Elsevier

Neuroscience

Volume 283, 26 December 2014, Pages 222-230
Neuroscience

Review
Plasticity of the motor system in multiple sclerosis

https://doi.org/10.1016/j.neuroscience.2014.05.043Get rights and content

Highlights

  • Rapid-onset central motor plasticity is preserved even in advanced stages of MS.

  • Brain reorganization is functionally relevant to maintain motor function.

  • MS patients activate more widespread sensorimotor networks compared to controls.

  • The degree of additional activation is related to the extent of brain damage.

  • The brain’s functional adaptive reserve may determine the clinical course of MS.

Abstract

Multiple sclerosis (MS) is a chronic neurological disease characterized by inflammation and degeneration within the CNS. Over the course of the disease, most MS patients successively accumulate inflammatory lesions, axonal damage, and a rather diffuse CNS pathology, along with an increasing degree of disability. Pharmacological treatment options which are currently approved for MS aim at limiting inflammation and decreasing the relapse rate, or at simply relieving symptoms. Established disease-modifying and immunosuppressive treatments are unable to prevent the accumulation of pathology in most patients over long-term. Therefore, therapies promoting the innate ability of the CNS to compensate for dysfunction resulting from brain injury might be highly beneficial in MS. As a precondition, however, development of such strategies requires well-grounded knowledge about the extent to which central plasticity is intact and accessible in MS patients, and whether it is functionally relevant at all.

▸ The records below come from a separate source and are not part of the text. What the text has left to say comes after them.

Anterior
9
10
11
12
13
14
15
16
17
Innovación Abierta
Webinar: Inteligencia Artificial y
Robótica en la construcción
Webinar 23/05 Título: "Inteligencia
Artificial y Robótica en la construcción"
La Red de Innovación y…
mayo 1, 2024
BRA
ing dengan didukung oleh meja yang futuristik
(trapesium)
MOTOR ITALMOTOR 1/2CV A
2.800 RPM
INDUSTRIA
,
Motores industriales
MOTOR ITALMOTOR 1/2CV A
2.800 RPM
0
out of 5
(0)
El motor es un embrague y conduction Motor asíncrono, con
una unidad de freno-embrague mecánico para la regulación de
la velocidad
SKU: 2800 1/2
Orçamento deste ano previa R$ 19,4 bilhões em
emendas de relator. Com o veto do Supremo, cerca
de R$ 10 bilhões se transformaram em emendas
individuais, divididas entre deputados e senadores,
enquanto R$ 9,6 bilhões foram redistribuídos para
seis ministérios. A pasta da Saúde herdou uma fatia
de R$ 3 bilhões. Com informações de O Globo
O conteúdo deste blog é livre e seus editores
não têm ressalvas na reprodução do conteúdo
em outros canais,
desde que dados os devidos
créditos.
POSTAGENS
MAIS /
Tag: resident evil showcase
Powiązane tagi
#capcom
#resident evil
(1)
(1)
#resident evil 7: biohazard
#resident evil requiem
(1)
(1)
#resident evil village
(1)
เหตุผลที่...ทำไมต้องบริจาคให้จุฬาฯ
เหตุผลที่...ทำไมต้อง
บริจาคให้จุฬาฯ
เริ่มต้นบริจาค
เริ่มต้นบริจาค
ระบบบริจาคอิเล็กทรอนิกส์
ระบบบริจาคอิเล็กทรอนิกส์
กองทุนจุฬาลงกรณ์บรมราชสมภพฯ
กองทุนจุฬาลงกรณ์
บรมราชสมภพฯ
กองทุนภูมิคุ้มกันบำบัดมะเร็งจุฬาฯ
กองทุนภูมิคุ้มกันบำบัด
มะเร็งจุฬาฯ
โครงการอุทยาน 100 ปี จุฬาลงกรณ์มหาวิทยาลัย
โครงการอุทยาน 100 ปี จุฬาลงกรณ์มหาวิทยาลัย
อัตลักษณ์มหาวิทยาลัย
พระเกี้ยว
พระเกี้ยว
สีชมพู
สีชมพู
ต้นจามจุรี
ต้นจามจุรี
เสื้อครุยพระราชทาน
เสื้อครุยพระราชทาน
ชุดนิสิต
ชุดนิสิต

This review will focus on plasticity of the motor system in patients with MS. A number of functional imaging studies have assessed patterns of brain activation during simple motor tasks in MS patients and their relationship with CNS damage and motor function. Deeper insights about causal and functional relationships were gained by neurophysiological techniques, predominantly by transcranial magnetic stimulation. In addition, and probably closest to rehabilitative approaches, practice-induced plasticity has been probed in a few studies. Altogether, there is growing evidence for a preservation of rapid-onset motor plasticity and for functionally relevant chronic reorganization processes, which might be limited by high CNS injury in advanced stages of the disease. Clinical implications of these findings with regard to the development and optimization of rehabilitative treatments in MS are discussed, as well as open questions which need to be addressed by future studies.

Introduction

A core feature of neuronal function is the capacity of single neurons – and eventually of the whole nervous system – to adapt dynamically in response to external stimuli, environmental changes, or lesions. Altogether, these phenomena are commonly referred to as neural plasticity (Sharma et al., 2013). Under physiological conditions, neural plasticity is believed to be the key mechanism underlying brain development (Johnston et al., 2009), learning (Draganski et al., 2006, Dayan and Cohen, 2011), and memory (Martin and Morris, 2002). However, in the context of neurological disorders, neural plasticity may substantially contribute to functional recovery of acute or chronic brain injuries, although in some circumstances it may be maladaptive. Depending on the spatial and temporal scales considered, the neural ability to adapt can take many forms, from changes in the strength of single synapses to alterations in cortical anatomy, and from rapid-onset plasticity to chronic reorganization (Fig. 1).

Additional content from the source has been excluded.